The monarch butterfly is one of the most familiar North American butterflies and is considered an iconic pollinator species. Its wings feature an easily recognizable black, orange and white pattern. The viceroy butterfly is similar in color and pattern, but is markedly smaller and has an extra black stripe across each hind wing.
The eastern North American monarch population is notable for its annual southward late-summer/autumn migration from the United States and southern Canada to Mexico. During the fall migration, monarchs cover thousands of miles, with a corresponding multigenerational return north.

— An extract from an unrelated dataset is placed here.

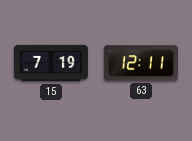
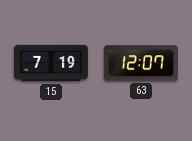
63: 12:11 -> 12:07
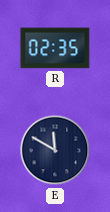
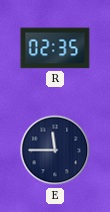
E: 11:50 -> 11:45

The western North American population of monarchs west of the Rocky Mountains often migrates to sites in California, but they have been found in overwintering Mexican sites as well.

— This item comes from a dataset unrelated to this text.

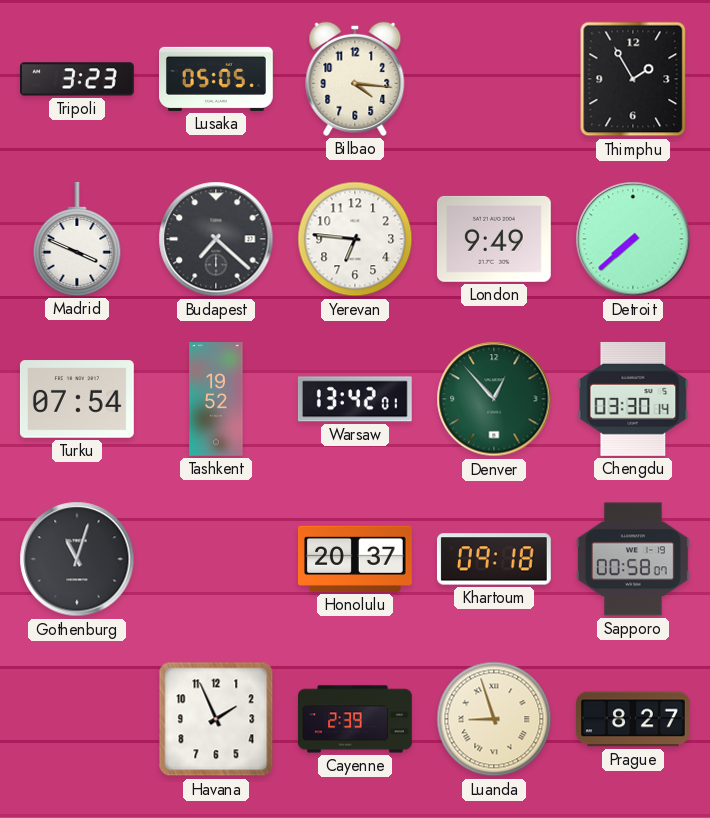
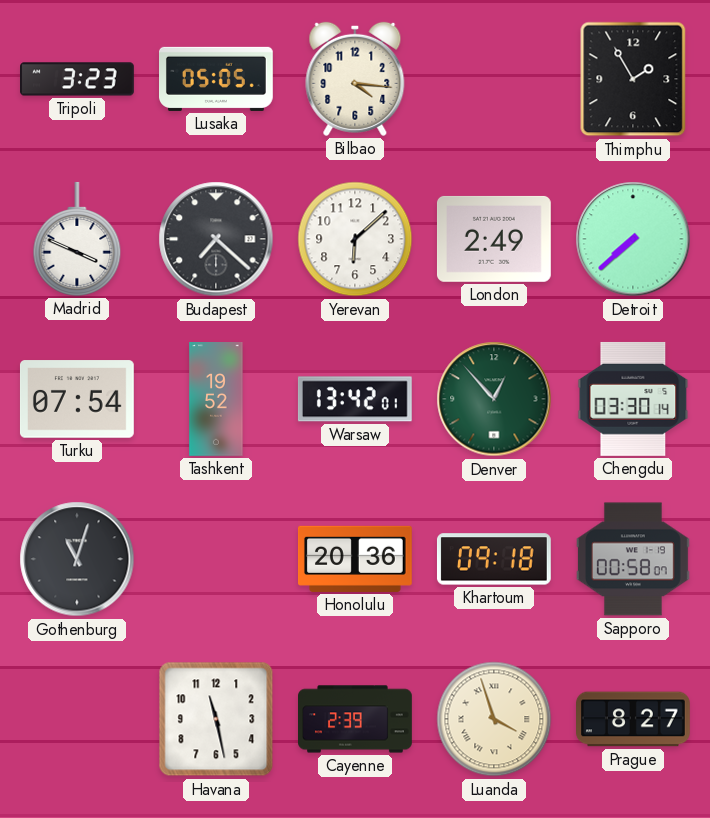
Yerevan: 6:46 -> 6:08
London: 9:49 -> 2:49
Honolulu: 20:37 -> 20:36
Havana: 1:56 -> 11:28
Luanda: 8:57 -> 3:57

Monarch butterflies are not able to survive the cold winters of most of the United States so they migrate south and west each autumn to escape the cold weather. Also, the larval food plants do not grow in their winter overwintering sites, so the spring generation must fly back north to places where the plants are plentiful. The monarch migration usually starts in October, but can start earlier if the weather turns cold sooner than expected.
The monarch butterflies will spend their winter hibernation in Mexico and some parts of Southern California where it is warm all year long. If the monarch lives east of the Rocky Mountains, it will usually migrate to Mexico and hibernate in oyamel fir trees (photo courtesy U.S. Fish and Wildlife Service). If the monarch butterfly lives west of the Rocky Mountains, then it usually hibernates in and around Pacific Grove, Calif., in eucalyptus trees.
Monarch butterflies use the very same trees each and every year when they migrate, which seems odd because they aren’t the same butterflies that were there last year. Monarch butterflies are the only insect that migrates to a warmer climate that is 2,500 miles away each year.